Comment 6 Matt Wilson 2001-03-09 16:35:13 UTC
the kernel has a compiled-in default of 8M for the BOOT kernel.  The real issue
here was the card needing the driver disk


Comment 7 Bill Crawford 2001-03-09 16:35:49 UTC
Could I suggest you try to fit the 3c509 driver on the boot floppy?  It is a
*very* common card in older machines, and most people (myself included) expect
it to work "out of the box" ... and it's easy to misread the 59x entry on the
menu that appears.  In particular, the EtherLink cards are ones that we tend to
hunt down and scavenge for use on older boxes.


Comment 8 Bill Crawford 2001-03-09 16:40:21 UTC
And, uh, no, I had to specify the ramdisk_size parameter too.  Otherwise it
didn't work.  I only realised this after watching it fail to load the /usr image
several times.  I've done this on two machines, one of which had a 3c905B in and
so worked immediately ... until it came time to fetch the images.  This was in
Wolverine, the Raw Hide version may be fixed now.


Comment 9 Matt Wilson 2001-03-09 16:51:03 UTC
I've forgotten, are those ISA cards?


Comment 10 Bill Crawford 2001-03-09 17:49:04 UTC
The one I have in my desktop box is a PCI (3c905B).
The one in the older box is an ISA card (3c509something, EtherLinkIII).

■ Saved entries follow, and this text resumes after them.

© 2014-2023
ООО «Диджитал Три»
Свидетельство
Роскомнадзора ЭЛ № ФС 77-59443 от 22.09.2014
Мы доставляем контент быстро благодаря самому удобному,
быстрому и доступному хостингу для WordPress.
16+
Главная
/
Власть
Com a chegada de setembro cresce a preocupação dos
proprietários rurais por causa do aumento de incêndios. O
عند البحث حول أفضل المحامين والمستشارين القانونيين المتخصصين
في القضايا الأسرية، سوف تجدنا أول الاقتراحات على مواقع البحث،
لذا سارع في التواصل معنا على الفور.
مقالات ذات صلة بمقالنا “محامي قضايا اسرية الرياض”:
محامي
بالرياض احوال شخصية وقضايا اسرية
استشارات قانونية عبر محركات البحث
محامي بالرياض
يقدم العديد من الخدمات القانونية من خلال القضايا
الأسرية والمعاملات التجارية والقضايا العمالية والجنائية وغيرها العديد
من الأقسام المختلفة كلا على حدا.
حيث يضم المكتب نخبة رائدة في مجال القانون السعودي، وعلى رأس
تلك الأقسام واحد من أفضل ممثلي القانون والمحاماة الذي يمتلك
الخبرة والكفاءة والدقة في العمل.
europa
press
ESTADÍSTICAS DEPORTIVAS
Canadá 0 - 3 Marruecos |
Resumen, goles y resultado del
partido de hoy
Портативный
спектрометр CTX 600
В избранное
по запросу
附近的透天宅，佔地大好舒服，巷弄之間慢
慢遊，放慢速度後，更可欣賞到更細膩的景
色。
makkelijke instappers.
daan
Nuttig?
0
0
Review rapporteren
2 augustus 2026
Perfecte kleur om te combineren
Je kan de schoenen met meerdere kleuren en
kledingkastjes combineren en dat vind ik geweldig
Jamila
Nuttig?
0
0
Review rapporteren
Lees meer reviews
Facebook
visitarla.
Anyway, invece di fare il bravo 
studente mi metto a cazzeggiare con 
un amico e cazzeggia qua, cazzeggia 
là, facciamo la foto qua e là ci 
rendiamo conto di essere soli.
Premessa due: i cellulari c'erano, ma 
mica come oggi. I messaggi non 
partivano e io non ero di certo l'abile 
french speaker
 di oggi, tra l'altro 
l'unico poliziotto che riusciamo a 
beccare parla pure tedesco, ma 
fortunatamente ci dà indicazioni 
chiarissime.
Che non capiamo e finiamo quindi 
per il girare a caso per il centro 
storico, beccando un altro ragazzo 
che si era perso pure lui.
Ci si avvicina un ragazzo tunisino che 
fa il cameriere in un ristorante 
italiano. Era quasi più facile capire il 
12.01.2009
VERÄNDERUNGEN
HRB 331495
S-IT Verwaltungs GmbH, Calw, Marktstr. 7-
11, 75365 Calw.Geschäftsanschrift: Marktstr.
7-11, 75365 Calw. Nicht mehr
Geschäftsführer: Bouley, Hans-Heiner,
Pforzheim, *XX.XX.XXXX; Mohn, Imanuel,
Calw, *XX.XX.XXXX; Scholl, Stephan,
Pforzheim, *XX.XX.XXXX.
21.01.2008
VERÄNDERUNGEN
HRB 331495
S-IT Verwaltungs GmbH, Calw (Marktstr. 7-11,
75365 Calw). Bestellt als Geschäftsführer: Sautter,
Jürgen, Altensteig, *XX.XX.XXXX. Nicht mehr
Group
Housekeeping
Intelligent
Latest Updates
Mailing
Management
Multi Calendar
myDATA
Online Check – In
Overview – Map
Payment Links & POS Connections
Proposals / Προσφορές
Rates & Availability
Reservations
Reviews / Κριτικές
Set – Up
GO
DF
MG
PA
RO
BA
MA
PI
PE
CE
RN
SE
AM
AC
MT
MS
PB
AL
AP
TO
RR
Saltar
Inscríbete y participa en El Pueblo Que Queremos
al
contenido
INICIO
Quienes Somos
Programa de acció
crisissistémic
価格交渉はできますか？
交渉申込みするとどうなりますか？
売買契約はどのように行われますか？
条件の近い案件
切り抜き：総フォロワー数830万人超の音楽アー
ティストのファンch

Point being that older boxes which still have ISA slots, and are being used by
technical folks, may well have these older cards in ... they're still fairly
common ... the driver is 11k, so it shouldn't be too hard to squeeze in?

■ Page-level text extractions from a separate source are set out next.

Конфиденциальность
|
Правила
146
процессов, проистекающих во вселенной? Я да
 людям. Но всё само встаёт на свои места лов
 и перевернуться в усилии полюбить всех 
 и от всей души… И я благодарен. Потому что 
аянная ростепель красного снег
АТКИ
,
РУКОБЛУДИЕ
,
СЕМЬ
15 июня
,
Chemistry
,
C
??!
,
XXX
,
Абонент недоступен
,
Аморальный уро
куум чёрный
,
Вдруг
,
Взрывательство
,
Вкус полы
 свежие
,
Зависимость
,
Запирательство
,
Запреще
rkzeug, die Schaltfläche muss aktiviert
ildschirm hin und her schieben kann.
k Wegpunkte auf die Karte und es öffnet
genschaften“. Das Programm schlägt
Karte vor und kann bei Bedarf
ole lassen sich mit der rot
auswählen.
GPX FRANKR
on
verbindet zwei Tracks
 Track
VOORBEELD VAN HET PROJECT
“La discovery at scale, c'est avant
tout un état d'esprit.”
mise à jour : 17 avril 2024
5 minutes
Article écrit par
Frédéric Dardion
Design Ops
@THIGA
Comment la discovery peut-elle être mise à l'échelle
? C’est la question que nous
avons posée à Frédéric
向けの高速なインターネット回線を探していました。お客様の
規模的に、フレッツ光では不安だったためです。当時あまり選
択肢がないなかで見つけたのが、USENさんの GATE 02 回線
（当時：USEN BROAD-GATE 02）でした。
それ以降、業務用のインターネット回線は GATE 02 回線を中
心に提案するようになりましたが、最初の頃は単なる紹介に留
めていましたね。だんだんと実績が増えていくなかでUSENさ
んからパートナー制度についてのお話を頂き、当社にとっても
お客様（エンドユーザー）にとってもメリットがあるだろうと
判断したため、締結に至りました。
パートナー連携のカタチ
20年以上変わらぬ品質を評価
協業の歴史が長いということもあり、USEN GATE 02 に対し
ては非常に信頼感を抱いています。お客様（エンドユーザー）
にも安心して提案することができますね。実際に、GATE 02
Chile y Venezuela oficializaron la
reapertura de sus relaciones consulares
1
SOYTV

Every box we have here over a year old has either one of these or a newer 3com
card in.


Comment 11 Bill Crawford 2001-03-19 18:16:43 UTC
Can you confirm whether the ramdisk_size issue has been resolved?  There is at
least one other known case of the problem, on the Wolverine mailing list, which
was fixed by booting with this parameter at the syslinux prompt.


Comment 12 Matt Wilson 2001-03-19 19:42:45 UTC
if you are using the wolverine bootnet.img, you should *not* need to pass in
ramdisk_size


Comment 13 Bill Crawford 2001-03-19 21:58:02 UTC
I definitely used bootnet.img from Wolverine, because I'd downloaded the CD
images, then had to copy all the files off the images into a tree to make a
network install work.
I *did* have to use the ramdisk_size parameter, and two people in the last two
days have "me-too"ed on Wolverine-list that it fixed an install failure for
them.
I only twigged because I looked at the messages on one of the VTs and saw
something about a write failure to the ramdisk.